I am often asked to explain the difference between brand and marketing, and strategy versus tactics to audiences and clients. But today guest columnist Boyan Blocka, a writer, marketer and business consultant based in Vancouver, Canada, gives us a musical jam version of these definitions that are way more fun. His company, Kyosei Consulting works with clients worldwide.
When meeting with first-time small business owners, it’s not unusual that their marketing-speak is a little bit blurred. To help everyone get on the same page, I sometimes introduce a music analogy as a sort of quick ‘Marketing 101.’
So, without further adieu, ‘Marketing 101: The Music Analogy.’
Brand = Musical Style
I liken brand to your unique musical style. It determines ‘what and how’ you play (ie. market yourself) and is heavily influenced by your intended audience. Just like a unique musical style, your brand sets expectations in the customer’s mind, well before you even play your marketing piece.
If you think of Apple, you know their style well before they even touch their first keynote (pun intended). Hence, just like you know what Jazz sounds like without needing to know the name of the song, it’s easy to pinpoint Apple’s brand with only a few clues or even spot a brand copycat!
Of course at this point, if my clients and I stay stuck in brand minutiae – I quickly plug my peer Maria Ross and her book ‘Branding Basics for Small Business’ (second edition now in print!) – but I digress… (Editor’s Note: Aw, thanks Boyan!)
Campaign = The Concert
A campaign is to a marketer what a concert is to a musician. Campaigns (just like good concerts) piggyback on and speak to current trends and audience preferences – all with designs to move an audience emotionally. So when companies measure and tweak their marketing based on user metrics – in rough musical terms, really what they’re doing is practicing their set and honing it to better get a rise out of you.
Marketing Piece = The Song
The actual marketing piece is the song that’s played. Carefully scored and crafted, drafted and re-drafted, a marketing piece must live and breathe the spirit of the brand and be consistent with the goals of the campaign it serves.

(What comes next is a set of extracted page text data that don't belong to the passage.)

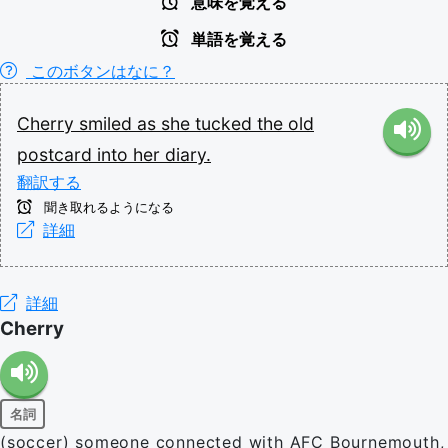
意味を覚える
単語を覚える
このボタンはなに？
Cherry
smiled
as
she
tucked
the
old
postcard
into
her
diary.
翻訳する
聞き取れるようになる
詳細
詳細
Cherry
名詞
(soccer) someone connected with AFC Bournemouth,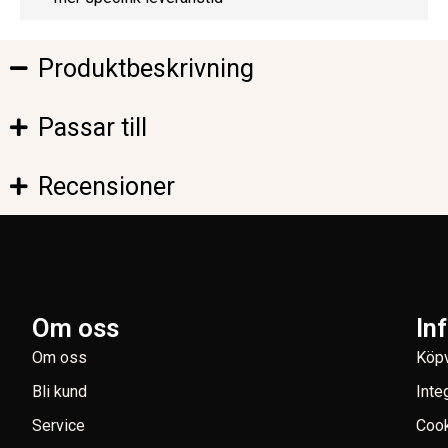
Produktbeskrivning
Passar till
Recensioner
Om oss
In
Om oss
Köpv
Bli kund
Inte
Service
Coo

Strategy = The Hook of the Song
Next is strategy. Psychologically, strategies are like hooks (or catchy riffs in music parlance) used to capture the ear of the listener. The key differentiator of a strategy (versus, say, a tactic) is that strategies are as powerful today as they will be a hundred years from now. They’re timeless. A common example of a strategy is the use of ‘a free offer’ to tempt a prospect to try something new.
Strategies stem from an understanding of human behavior, memory, cognitive bias and effect. And, just like a good hook in music, they work reliably regardless of the instrument of delivery – be it ebook, web, television or lemonade stand. Have a listen to these unconventionally played pieces here and here and see if you’re still moved by their memorable hooks.
Tactics = The playable parts of an instrument
Finally, that lands us on the most contentious of all areas for me – tactics. Tactics are like the keys of the piano. They’re the trending ‘bright shiny objects’ of the moment. They’re social media sites. Neato metrics. Cool ways to link, friend, like, post, photograph, etc. … but they’re not everything – and they don’t work forever.
Use tactics in the right order with the right timing (informed by your strategy, campaign and brand) – and you have marketing music. Hit tactics too hard, randomly, repeatedly, or all at once – and all you get is noise. (Tweet this!)